Task
Use the entries below and reproduce exactly the lines from the one containing "and constant relationships with them." down to the one containing "specification, or price?", both of them included.

(Stored data entries)
⟨
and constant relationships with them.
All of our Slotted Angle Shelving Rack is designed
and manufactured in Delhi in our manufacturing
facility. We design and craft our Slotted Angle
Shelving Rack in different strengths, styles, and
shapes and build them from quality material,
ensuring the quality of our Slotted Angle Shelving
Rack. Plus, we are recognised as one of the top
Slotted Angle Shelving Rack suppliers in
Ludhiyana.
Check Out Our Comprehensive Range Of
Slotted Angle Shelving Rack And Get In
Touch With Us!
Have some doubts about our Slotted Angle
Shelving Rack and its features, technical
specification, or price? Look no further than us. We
⟩
⟨
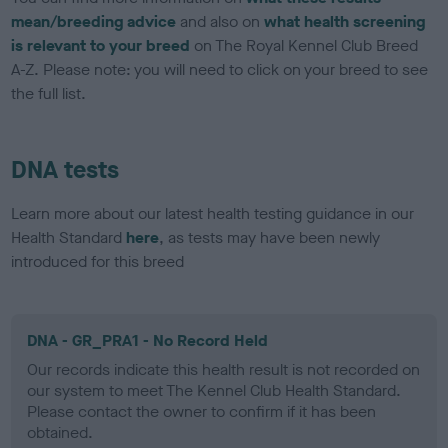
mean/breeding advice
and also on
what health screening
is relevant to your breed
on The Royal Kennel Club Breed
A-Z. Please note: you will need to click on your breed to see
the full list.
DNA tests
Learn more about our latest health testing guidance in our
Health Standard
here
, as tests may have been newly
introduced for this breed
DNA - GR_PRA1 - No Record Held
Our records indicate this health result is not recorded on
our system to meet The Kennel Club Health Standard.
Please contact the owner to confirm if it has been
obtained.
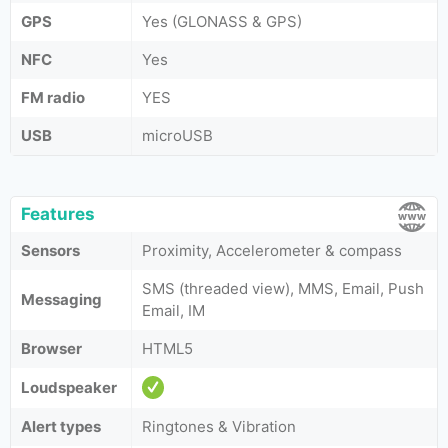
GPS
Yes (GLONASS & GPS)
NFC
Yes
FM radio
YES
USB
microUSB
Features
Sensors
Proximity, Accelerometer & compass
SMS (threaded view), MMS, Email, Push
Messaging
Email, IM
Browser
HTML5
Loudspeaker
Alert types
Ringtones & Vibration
⟩
Expected output
and constant relationships with them.
All of our Slotted Angle Shelving Rack is designed
and manufactured in Delhi in our manufacturing
facility. We design and craft our Slotted Angle
Shelving Rack in different strengths, styles, and
shapes and build them from quality material,
ensuring the quality of our Slotted Angle Shelving
Rack. Plus, we are recognised as one of the top
Slotted Angle Shelving Rack suppliers in
Ludhiyana.
Check Out Our Comprehensive Range Of
Slotted Angle Shelving Rack And Get In
Touch With Us!
Have some doubts about our Slotted Angle
Shelving Rack and its features, technical
specification, or price? Look no further than us. We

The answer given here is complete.